The US Air Force is urging members of Congress to pass legislation requiring two-mile buffer zones around each missile silo, the Associated Press reported on Tuesday. With windmills getting larger and being installed closer each year to the nation’s underground silos – hundreds of which are spread across the US, in such states as Montana, Wyoming and North Dakota – it’s becoming more dangerous for helicopter crews to swoop into missile sites when alarms are triggered.
“When you think about a wind turbine, and even fields of wind turbines, they’ll stretch for miles,” Staff Sergeant Chase Rose, a helicopter flight engineer at Malmstrom Air Force Base in Montana, told the AP. “They’re monstrous, and then you have gigantic blades spinning on them as well.
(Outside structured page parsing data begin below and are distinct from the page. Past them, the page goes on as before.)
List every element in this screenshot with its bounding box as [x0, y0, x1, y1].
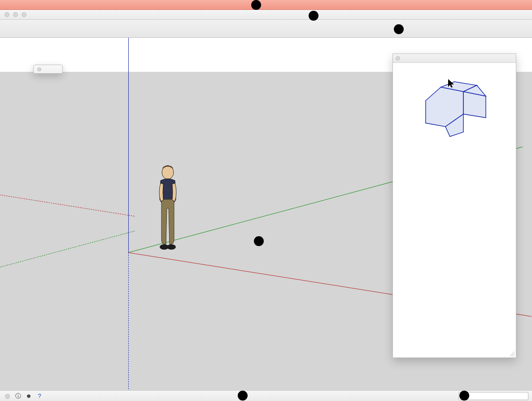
top-toolbar — [0, 20, 532, 38]
window-minimize-button[interactable] — [13, 12, 18, 17]
palette-grip[interactable] — [35, 67, 61, 71]
window-zoom-button[interactable] — [22, 12, 26, 17]
credits-icon[interactable]: ⓘ — [14, 392, 22, 400]
scale-figure — [148, 163, 188, 255]
instructor-panel[interactable] — [392, 53, 516, 358]
geo-icon[interactable]: ◎ — [4, 392, 11, 400]
resize-handle-icon[interactable] — [510, 351, 515, 357]
instructor-preview — [399, 69, 510, 150]
help-icon[interactable]: ? — [36, 392, 43, 400]
instructor-close-button[interactable] — [396, 56, 400, 61]
window-close-button[interactable] — [4, 12, 9, 17]
large-toolset[interactable] — [33, 65, 63, 74]
signin-icon[interactable]: ☻ — [25, 392, 32, 400]
mac-menubar[interactable] — [0, 0, 532, 10]
viewport-3d[interactable] — [0, 38, 532, 390]
measurements-input[interactable] — [458, 392, 528, 400]
window-titlebar — [0, 10, 532, 20]
svg-point-37 — [167, 244, 176, 250]
status-bar: ◎ ⓘ ☻ ? — [0, 390, 532, 401]
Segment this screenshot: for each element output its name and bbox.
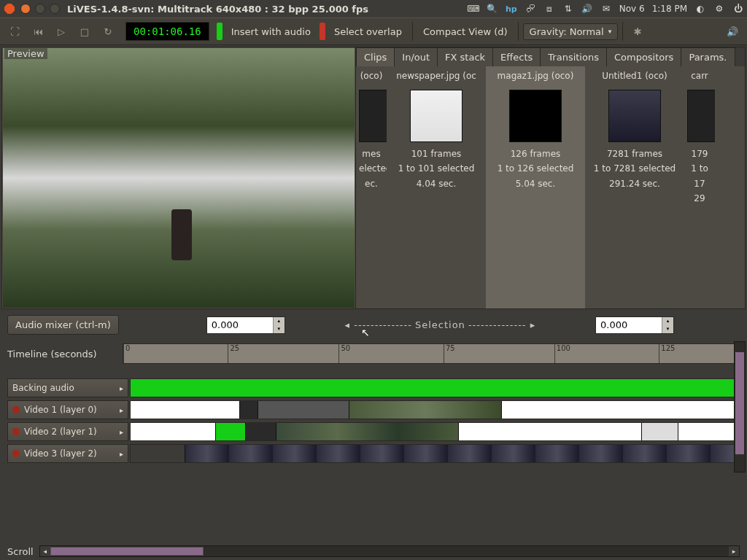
record-icon: [12, 428, 20, 435]
play-button[interactable]: ▷: [51, 22, 71, 41]
track-header-v2[interactable]: Video 2 (layer 1) ▸: [7, 422, 128, 441]
chat-icon[interactable]: 🗪: [525, 3, 536, 15]
selection-end-field[interactable]: [596, 317, 662, 332]
dropbox-icon[interactable]: ⧈: [543, 3, 555, 15]
user-icon[interactable]: ◐: [694, 3, 706, 15]
selection-start-field[interactable]: [207, 317, 273, 332]
scroll-left-button[interactable]: ◂: [40, 546, 50, 556]
clips-pane: Clips In/out FX stack Effects Transition…: [355, 47, 745, 308]
ruler-tick: 0: [123, 344, 130, 363]
network-icon[interactable]: ⇅: [562, 3, 574, 15]
track-header-v3[interactable]: Video 3 (layer 2) ▸: [7, 444, 128, 463]
fullscreen-button[interactable]: ⛶: [4, 22, 25, 41]
tab-compositors[interactable]: Compositors: [606, 47, 681, 66]
clip-thumbnail: [509, 90, 562, 142]
loop-button[interactable]: ↻: [98, 22, 118, 41]
gravity-label: Gravity: Normal: [530, 26, 604, 37]
clip-thumbnail: [410, 90, 462, 142]
compact-view-button[interactable]: Compact View (d): [417, 26, 514, 37]
selection-end-input[interactable]: ▴▾: [595, 316, 674, 334]
clips-tabs: Clips In/out FX stack Effects Transition…: [356, 47, 745, 66]
ruler-tick: 50: [338, 344, 350, 363]
chevron-right-icon: ▸: [120, 428, 123, 436]
clip-thumbnail: [687, 90, 715, 142]
selection-label: Selection: [293, 319, 588, 330]
insert-audio-label[interactable]: Insert with audio: [225, 26, 317, 37]
main-toolbar: ⛶ ⏮ ▷ □ ↻ 00:01:06.16 Insert with audio …: [0, 18, 747, 45]
tab-effects[interactable]: Effects: [492, 47, 541, 66]
timecode-display: 00:01:06.16: [125, 22, 209, 41]
track-backing-audio: Backing audio ▸: [7, 378, 740, 397]
scroll-area: Scroll ◂ ▸: [7, 545, 740, 557]
clip-item[interactable]: (oco) mes elected ec.: [356, 66, 387, 308]
insert-audio-indicator: [217, 23, 222, 40]
spinner-buttons[interactable]: ▴▾: [662, 317, 673, 333]
preview-pane: Preview: [2, 47, 355, 308]
track-header-v1[interactable]: Video 1 (layer 0) ▸: [7, 400, 128, 419]
chevron-right-icon: ▸: [120, 450, 123, 458]
preview-image[interactable]: [3, 48, 355, 308]
ruler-tick: 125: [659, 344, 675, 363]
search-icon[interactable]: 🔍: [487, 3, 498, 15]
selection-start-input[interactable]: ▴▾: [206, 316, 285, 334]
timeline-ruler[interactable]: 0 25 50 75 100 125: [123, 343, 740, 364]
tab-fxstack[interactable]: FX stack: [437, 47, 493, 66]
stop-button[interactable]: □: [74, 22, 95, 41]
clock-time[interactable]: 1:18 PM: [652, 4, 687, 14]
preview-label: Preview: [4, 48, 47, 59]
keyboard-icon[interactable]: ⌨: [468, 3, 479, 15]
window-minimize-button[interactable]: [35, 4, 45, 14]
ruler-tick: 75: [444, 344, 455, 363]
track-body-v2[interactable]: [130, 422, 740, 441]
tab-inout[interactable]: In/out: [394, 47, 438, 66]
tab-params[interactable]: Params.: [681, 47, 735, 66]
scrollbar-thumb[interactable]: [50, 547, 204, 556]
select-overlap-indicator: [320, 23, 325, 40]
ruler-tick: 100: [554, 344, 570, 363]
window-maximize-button[interactable]: [50, 4, 60, 14]
plugin-button[interactable]: ✱: [627, 22, 648, 41]
hp-icon[interactable]: hp: [506, 3, 517, 15]
volume-icon[interactable]: 🔊: [581, 3, 593, 15]
clip-item[interactable]: newspaper.jpg (oc 101 frames 1 to 101 se…: [387, 66, 486, 308]
system-tray: ⌨ 🔍 hp 🗪 ⧈ ⇅ 🔊 ✉ Nov 6 1:18 PM ◐ ⚙ ⏻: [468, 3, 744, 15]
audio-button[interactable]: 🔊: [722, 22, 743, 41]
gravity-dropdown[interactable]: Gravity: Normal ▾: [523, 23, 619, 40]
chevron-right-icon: ▸: [120, 406, 123, 414]
main-split: Preview Clips In/out FX stack Effects Tr…: [1, 47, 746, 309]
chevron-down-icon: ▾: [608, 28, 612, 35]
power-icon[interactable]: ⏻: [732, 3, 744, 15]
clips-list[interactable]: (oco) mes elected ec. newspaper.jpg (oc …: [356, 66, 745, 308]
track-video-2: Video 2 (layer 1) ▸: [7, 422, 740, 441]
track-body-v1[interactable]: [130, 400, 740, 419]
clip-item[interactable]: Untitled1 (oco) 7281 frames 1 to 7281 se…: [585, 66, 684, 308]
select-overlap-label[interactable]: Select overlap: [328, 26, 408, 37]
window-title: LiVES-1.4.8-svn: Multitrack 640x480 : 32…: [67, 4, 368, 15]
clip-item[interactable]: carr 179 1 to 17 29: [684, 66, 715, 308]
clip-item-selected[interactable]: magaz1.jpg (oco) 126 frames 1 to 126 sel…: [486, 66, 585, 308]
tab-transitions[interactable]: Transitions: [540, 47, 607, 66]
spinner-buttons[interactable]: ▴▾: [273, 317, 285, 333]
mid-controls: Audio mixer (ctrl-m) ▴▾ Selection ▴▾: [0, 309, 747, 341]
tab-clips[interactable]: Clips: [356, 47, 395, 66]
clip-thumbnail: [359, 90, 387, 142]
scroll-label: Scroll: [7, 546, 34, 557]
scroll-right-button[interactable]: ▸: [729, 546, 739, 556]
audio-mixer-button[interactable]: Audio mixer (ctrl-m): [7, 315, 119, 335]
rewind-button[interactable]: ⏮: [28, 22, 48, 41]
vertical-scrollbar[interactable]: [734, 341, 746, 472]
record-icon: [12, 406, 20, 413]
track-body-v3[interactable]: [130, 444, 740, 463]
clip-thumbnail: [608, 90, 661, 142]
track-video-1: Video 1 (layer 0) ▸: [7, 400, 740, 419]
horizontal-scrollbar[interactable]: ◂ ▸: [39, 545, 740, 557]
clock-date[interactable]: Nov 6: [619, 4, 645, 14]
timeline-area: Timeline (seconds) 0 25 50 75 100 125 Ba…: [0, 341, 747, 463]
ubuntu-logo-icon[interactable]: [3, 2, 16, 15]
gear-icon[interactable]: ⚙: [713, 3, 725, 15]
window-close-button[interactable]: [20, 4, 31, 14]
track-body-backing[interactable]: [130, 378, 740, 397]
chevron-right-icon: ▸: [120, 384, 123, 392]
track-header-backing[interactable]: Backing audio ▸: [7, 378, 128, 397]
mail-icon[interactable]: ✉: [600, 3, 612, 15]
Not only is that a physical obstacle, but those turbines, they create hazards like turbulence as well. That can be really dangerous for us to fly into. So, it’s a very complex situation, when you have to deal with those.”
The US Senate version of the 2024 National Defense Authorization Act includes the proposed silo buffer zones, but previously installed turbines would not be affected, the AP said. The Air Force has estimated that 46 of its 450 underground silos are already “severely” encroached upon, meaning that more than half of the potential helicopter routes to the launch site are obstructed. Some of the current turbines have towers as high as 650 feet (around 200 meters) and rotor diameters spanning 367 feet.
The issue has arisen amid a push by President Joe Biden’s administration to derive 80% of US electricity generation from emissions-free sources by 2030. Renewable energy accounted for just 22% of power output last year. Wind power had a 10.2% share of the pie.
Air Force officials acknowledge that the prioritization of renewable energy and the importance of enabling farmers to profit from turbine leases on their land have put the nation’s nuclear forces in a difficult position, the AP said. The military continues to work with power producers to “ensure the country’s green energy needs are met,” said Major Victoria Hight, a spokeswoman for F.E. Warren Air Force Base in Wyoming. However, she added, “the encroaching turbines limit safe helicopter transit and nuclear security operations.”